緊急出版『市民と野党の共闘で政権交代を』
政治を変える、今が絶好のチャンス

 先月末、あけび書房から『市民と野党の共闘で政権交代を』が出版された。今秋の衆議院総選挙と来夏の参議院選挙を控え、その選挙の争点や市民お手に政治を取り戻すための課題について、各界の第一線で活躍する7人の寄稿をまとめた一冊だ。

 政治を変えるしかない

 著者の一人、法政大学名誉教授の五十嵐仁さん(70=八王子市)は「まさに、そのものズバリの題名です。今こそ、政治を変える極めて大きなチャンス」と話す。
 「コロナ感染対策も後手後手になり、人々の命が守られない。こんな状況はもうガマンの限界です」と五十嵐さん。
 どうすれば政治を変えられるか。
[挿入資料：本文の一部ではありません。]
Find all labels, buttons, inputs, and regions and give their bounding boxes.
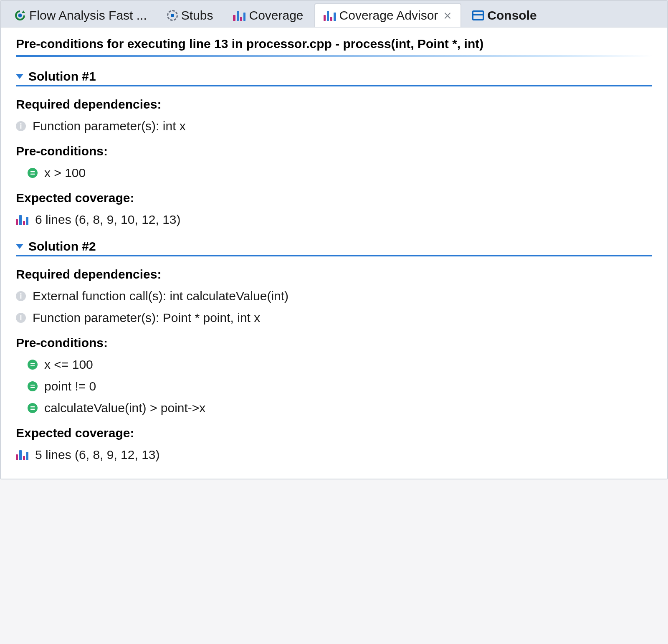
precondition-text: x > 100 bbox=[44, 166, 86, 180]
bars-icon bbox=[233, 10, 245, 21]
solution-header-label: Solution #1 bbox=[28, 69, 96, 84]
equals-icon: = bbox=[28, 168, 38, 178]
precondition-row: = point != 0 bbox=[16, 379, 652, 393]
info-icon: i bbox=[16, 121, 26, 131]
preconds-heading: Pre-conditions: bbox=[16, 336, 652, 350]
dependency-text: Function parameter(s): int x bbox=[33, 119, 186, 133]
coverage-heading: Expected coverage: bbox=[16, 426, 652, 440]
equals-icon: = bbox=[28, 403, 38, 413]
bars-icon bbox=[16, 449, 28, 460]
tab-stubs[interactable]: Stubs bbox=[158, 3, 223, 27]
precondition-row: = calculateValue(int) > point->x bbox=[16, 401, 652, 415]
coverage-row: 5 lines (6, 8, 9, 12, 13) bbox=[16, 448, 652, 462]
equals-icon: = bbox=[28, 381, 38, 391]
bars-icon bbox=[16, 214, 28, 225]
bars-icon bbox=[324, 10, 336, 21]
tab-label: Coverage Advisor bbox=[339, 8, 438, 23]
close-icon[interactable]: ⨯ bbox=[443, 9, 452, 22]
dependency-row: i External function call(s): int calcula… bbox=[16, 289, 652, 303]
solution-header[interactable]: Solution #1 bbox=[16, 69, 652, 86]
deps-heading: Required dependencies: bbox=[16, 97, 652, 112]
coverage-advisor-view: Flow Analysis Fast ... Stubs Coverage Co… bbox=[0, 0, 668, 479]
coverage-text: 6 lines (6, 8, 9, 10, 12, 13) bbox=[35, 213, 181, 227]
chevron-down-icon bbox=[16, 74, 23, 79]
coverage-text: 5 lines (6, 8, 9, 12, 13) bbox=[35, 448, 160, 462]
dependency-row: i Function parameter(s): int x bbox=[16, 119, 652, 133]
tab-label: Stubs bbox=[181, 8, 213, 23]
equals-icon: = bbox=[28, 360, 38, 370]
tab-coverage-advisor[interactable]: Coverage Advisor ⨯ bbox=[314, 3, 462, 27]
tab-label: Coverage bbox=[249, 8, 303, 23]
dependency-text: Function parameter(s): Point * point, in… bbox=[33, 311, 260, 325]
tab-label: Console bbox=[487, 8, 536, 23]
target-icon bbox=[167, 10, 178, 21]
chevron-down-icon bbox=[16, 244, 23, 249]
console-icon bbox=[472, 10, 484, 20]
tab-coverage[interactable]: Coverage bbox=[224, 3, 312, 27]
solution-header-label: Solution #2 bbox=[28, 239, 96, 254]
tab-console[interactable]: Console bbox=[463, 3, 546, 27]
dependency-row: i Function parameter(s): Point * point, … bbox=[16, 311, 652, 325]
deps-heading: Required dependencies: bbox=[16, 267, 652, 281]
dependency-text: External function call(s): int calculate… bbox=[33, 289, 288, 303]
precondition-text: x <= 100 bbox=[44, 357, 93, 372]
tab-label: Flow Analysis Fast ... bbox=[29, 8, 147, 23]
svg-point-0 bbox=[18, 14, 22, 18]
info-icon: i bbox=[16, 291, 26, 301]
solution-header[interactable]: Solution #2 bbox=[16, 239, 652, 256]
content-pane: Pre-conditions for executing line 13 in … bbox=[1, 28, 667, 479]
precondition-row: = x <= 100 bbox=[16, 357, 652, 372]
info-icon: i bbox=[16, 313, 26, 323]
refresh-gear-icon bbox=[14, 10, 26, 21]
tab-bar: Flow Analysis Fast ... Stubs Coverage Co… bbox=[1, 1, 667, 28]
precondition-text: point != 0 bbox=[44, 379, 96, 393]
preconds-heading: Pre-conditions: bbox=[16, 144, 652, 158]
precondition-text: calculateValue(int) > point->x bbox=[44, 401, 205, 415]
coverage-row: 6 lines (6, 8, 9, 10, 12, 13) bbox=[16, 213, 652, 227]
coverage-heading: Expected coverage: bbox=[16, 191, 652, 205]
tab-flow-analysis[interactable]: Flow Analysis Fast ... bbox=[5, 3, 156, 27]
page-title: Pre-conditions for executing line 13 in … bbox=[16, 35, 652, 57]
precondition-row: = x > 100 bbox=[16, 166, 652, 180]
五十嵐さんは本書で、市民と野党共闘が今まで積み重ねてきた経験と実績を、具体的にわかりやすく解説する。また気候変動など、日本を含む世界全体が時代の転換期にあることを指摘。今そのことを自覚し、真剣に取り組むべきと主張している。

 「命を守る選挙」へ行こう

 「秋の総選挙や来年の参院選は、極めて重要な意義があるだけでなく、市民の力を最大限に発揮できる選挙」と五十嵐さん。「多くの市民に本書を読んで欲しい。そして『命を守る選挙』に行って欲しい」と五十嵐さんはコメントしている。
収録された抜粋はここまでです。